One wonderful trait to arise from trauma is the following determination to prevent or alleviate a person(s) suffering of whom you relate to circumstantially.
Susanne’s mother once ran through the collapsing streets of Budapest, dodging bombs, war crimes and deceased countrymen desperately searching for medicine for her then sick father. The adrenaline of mighty love and hope driving her confidence to dance with death, was key to her succession then, and went on to be a drive for many more journeys alike.
Susannes father, a hero that still ripples through generations. His parents were snatched and taken to Auschwitz, as he was forced into hard labour during a gruelling winter, thick with ice and snow which saw many of his fellows perish. To his benefit, he was a farmer and knew how to survive off the land. His men were slowly starving to death, so, fueled by the love and hope of survival, Susannes father gave a nod to the army tanks, stole a Russian horse, and galloped hard into the forest until the horse finally collapsed, allowing the starving men to refuel and be witness to more days ahead.
Both left her with the legacy to seek justice.
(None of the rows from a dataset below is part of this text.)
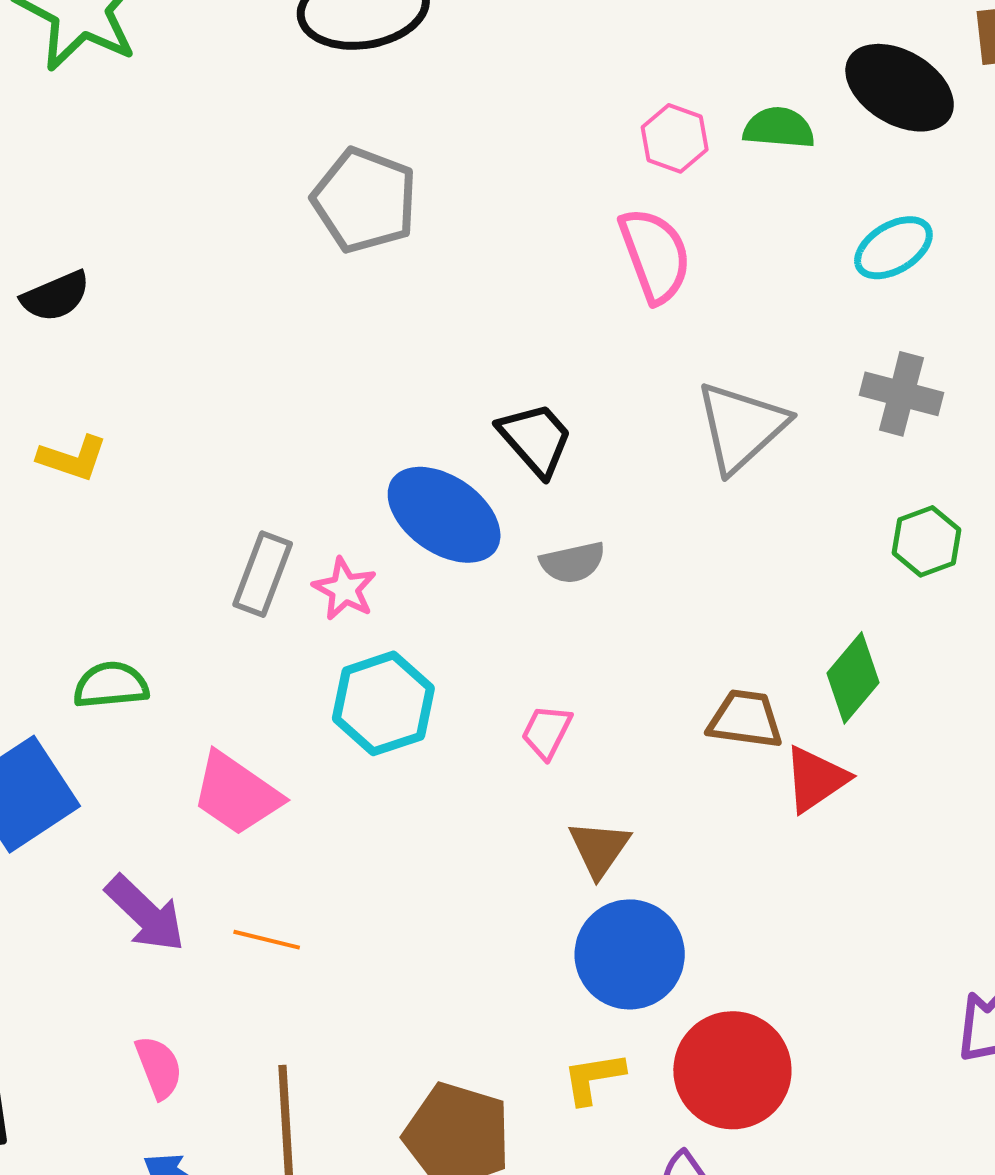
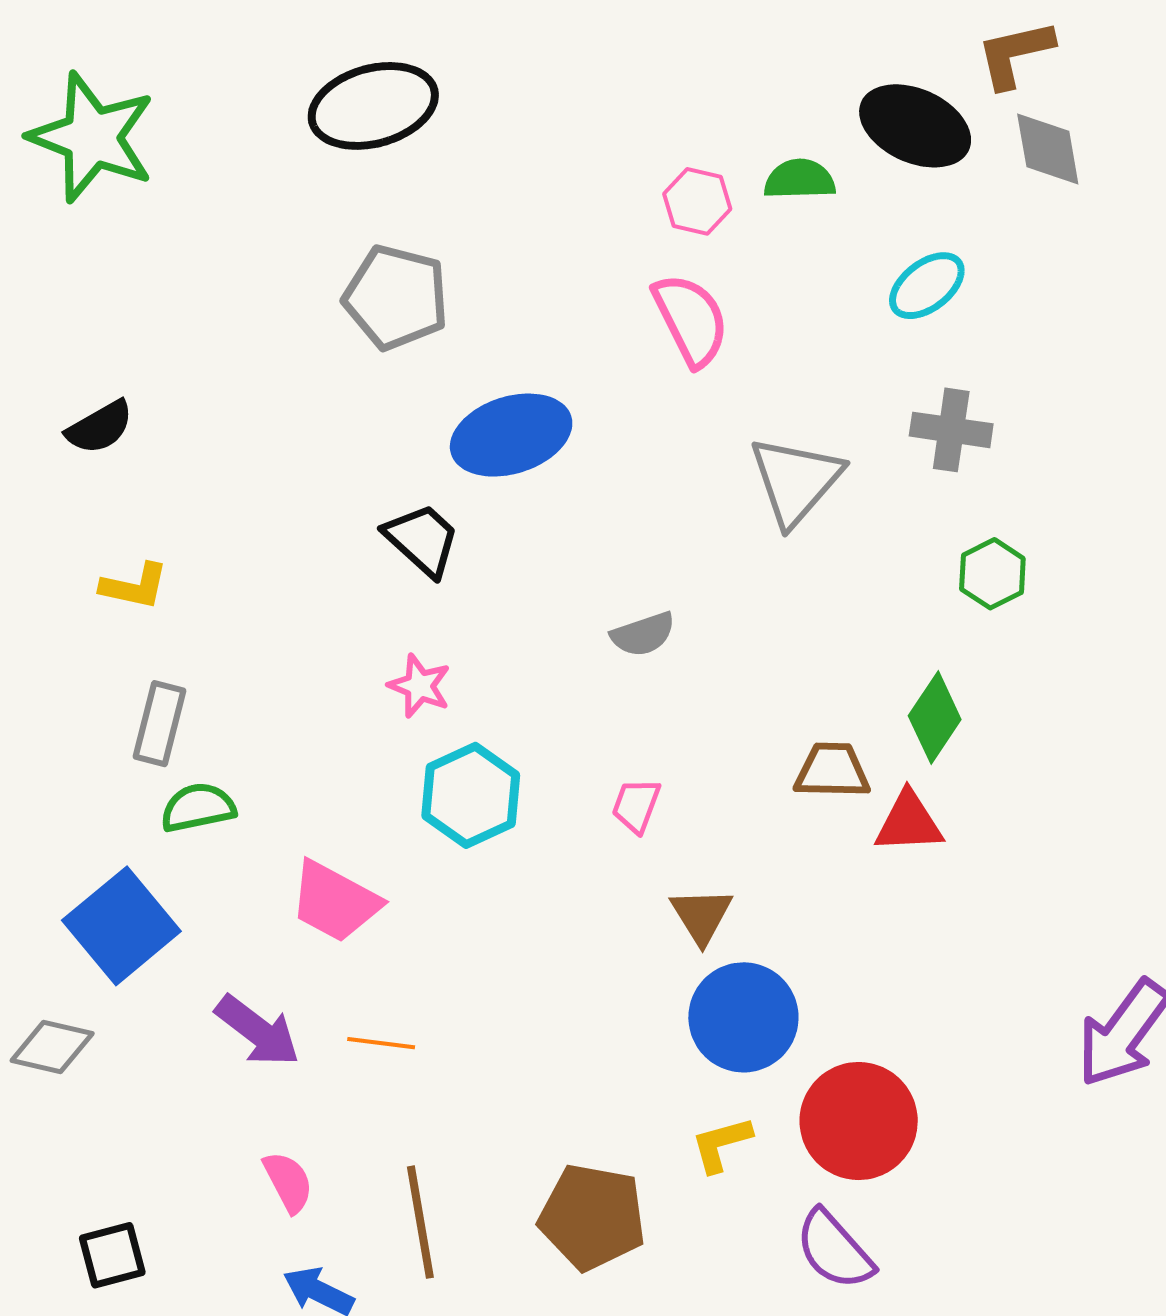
black trapezoid: (536, 439) -> (422, 540), moved
blue ellipse: (444, 515) -> (511, 435), moved, turned -46
gray rectangle: (263, 574) -> (159, 724), moved
red triangle: (816, 779) -> (909, 822), turned 38

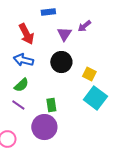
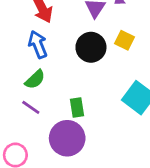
blue arrow: (23, 60) -> (38, 44), turned 54
yellow square: (89, 74) -> (125, 40), moved

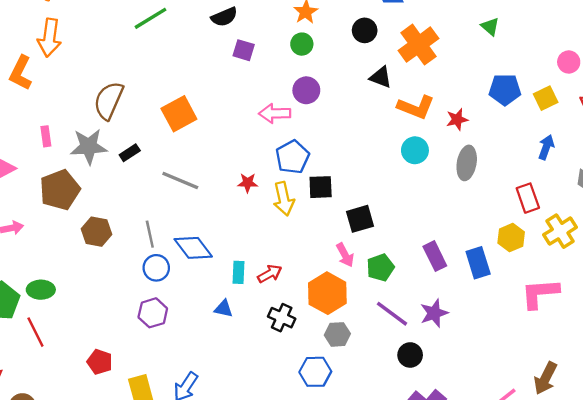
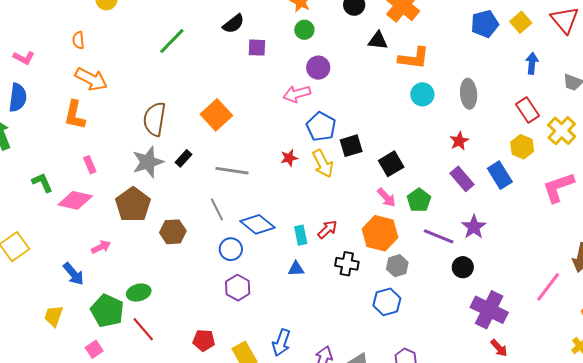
orange arrow: (49, 38) -> (91, 79), turned -56
red star: (457, 119) -> (459, 141), moved
pink rectangle: (46, 136) -> (90, 165), moved
gray line: (150, 234) -> (217, 209), moved

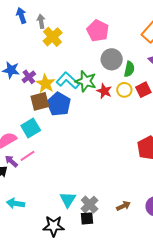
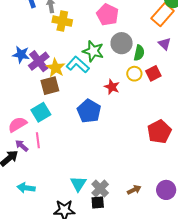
yellow cross: (53, 37) -> (62, 21), turned -36
purple cross: (29, 77) -> (39, 61), size x1.5
green star: (86, 81) -> (93, 51), moved
red star: (104, 91) -> (112, 87), moved
blue pentagon: (59, 104) -> (89, 111), moved
pink line: (28, 156) -> (38, 140), turned -63

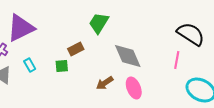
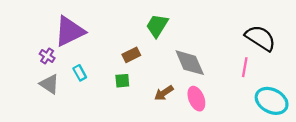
green square: (62, 66) -> (122, 81), moved

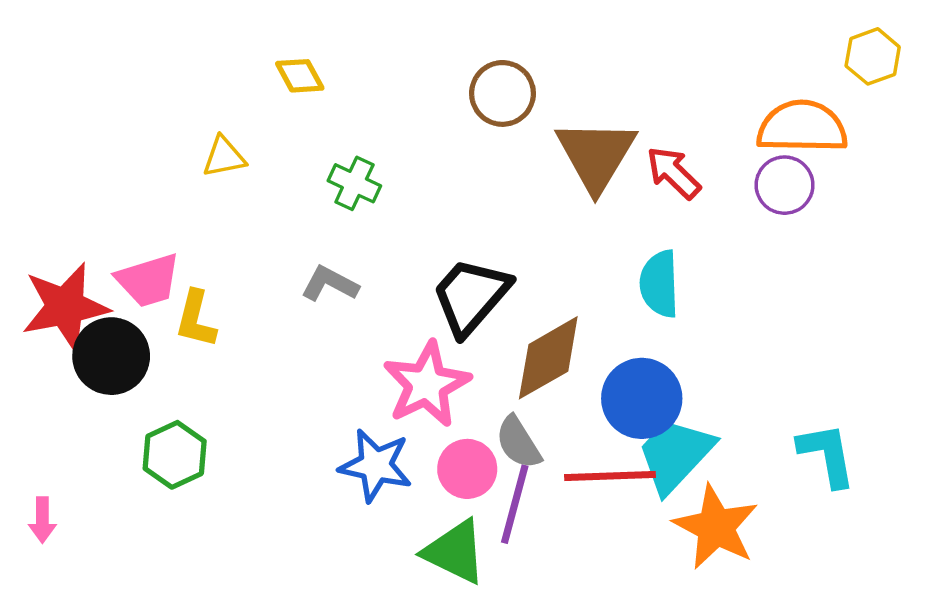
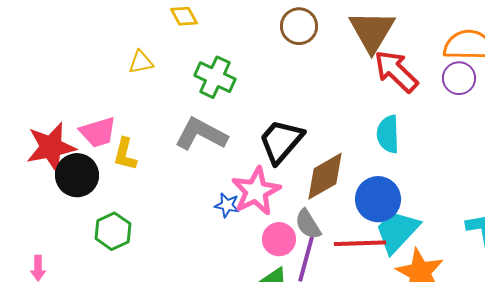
brown triangle: (596, 155) -> (372, 31), moved
red arrow: (673, 173) -> (396, 71), size x1.4
green cross: (354, 183) -> (215, 77), size x1.4
gray L-shape: (330, 284) -> (201, 134), size x1.6
blue star: (376, 465) -> (227, 205), moved, size x0.6

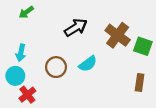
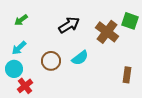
green arrow: (26, 12) -> (21, 20), moved
green square: (143, 46) -> (130, 21), moved
cyan arrow: (21, 53) -> (19, 48), turned 35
The timing of the surgery to remove Susanne’s tumours had coincided with Russia’s invasion of Ukraine which she described “absolutely broke my heart”. Ringing alarm bells from her parents past, but confined to a hospital bed, a selfless final to-do before the unknown was not to do anything nostalgic for herself, but to set up a Go Fund Me account in aid of the people of Ukraine.
“I asked for no flowers or cards because I wanted something more important. I wrote ‘Heroes of the underground’ to honour my parents who survived the war and holocaust, left everything behind to build their lives here. I wrote to inspire young people to be heroes, fight evil, learn from the past, so we do not repeat the past.”
The following first 5 weeks of ‘good riddance to the brian eggs’ saw a lot of welcomed snuggles from a sweet puppy named Ralph and more than $15,000 generous donations to the Ukraine fund.
“It gave me the spirit to go on!” She proudly explained.
It’s very unique for someone to love the wellbeing of others so much that they become empowered by it. To face the challenge of relearning how to walk, talk, eat, drink, swallow, orientate and do things for yourself all over again, from scratch…. To not get beaten down by that and to actually jump up louder from it in concern of others, is a truly special attribute of which her parents would be dearly proud of.
Whilst neuroplastic reconstruction work is taxing, frustrating beyond comprehensible words Susanne is showing the world that she is here to do things her way. Moving the planet with no nonsense involved.